もし怪しく思ったらその時は逃げ出せば良いんだしな。大丈夫、生徒会長は良い人だ……いつも俺の事を助けてくれて………
……
……あれ?
生徒会長に助けて貰った記憶が無いんだが?
そう言えば学校にゲームとか持ち込んでるし、この人ちょっとヤバいんじゃないのか?
ただまぁ、それとは関係なく──
「で、どうかな?」
「あ、普通に嫌です」
「えええぇえッッ!!!???」
「あ、うるさ」
信じる信じない以前の話……普通に嫌だった。
もう女性が苦手とか一切関係なく、学校のボランティア活動の為に時間を潰すのが勿体なかった。これが裏表なしの本音だ。
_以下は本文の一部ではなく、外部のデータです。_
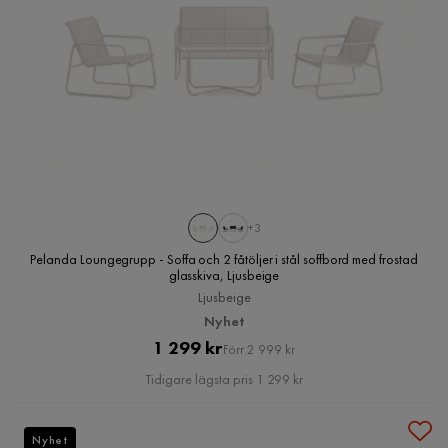
+3
Pelanda Loungegrupp - Soffa och 2 fåtöljer i stål soffbord med frostad
glasskiva, Ljusbeige
Ljusbeige
Nyhet
Pris
Original
1 299 kr
Förr 2 999 kr
Pris
Tidigare lägsta pris 1 299 kr
Nyhet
第一、何が悲しくて小学生の相手なんかしなくちゃダメなんだよ。女子小学生とかも居るんだろうし、行っても怖い思いをするだけだからな?
「ど、どうして?や、やっちゃおうよ?ね?」
「おっとぉ?強制はなしですよ?」
「ぐぐっ……!」
高宮はまるで力が抜けたかのように、椅子の上へとへタレ込んだ。何処から来る自信だったのか、雄治が断るとは考えてもなかったらしい。
「それに生徒会長は勘違いしてますよ?」
「勘違い?」
「はい。小学生相手に乱暴な事はしませんが、イキがりはすると思いますよ?」
「確かに……言われてみれば、ちょっとそんな所があるかも……?」
「……そんな事ないと思うけど?」
「後輩くんが自分で言ったんだよ?」
「いやそんな事ないって言葉が欲しかっただけですけど?」
「そんな事ないって言ったら来てくれる?」
「うわしつこい」
こんなやり取りが少しの間続いた。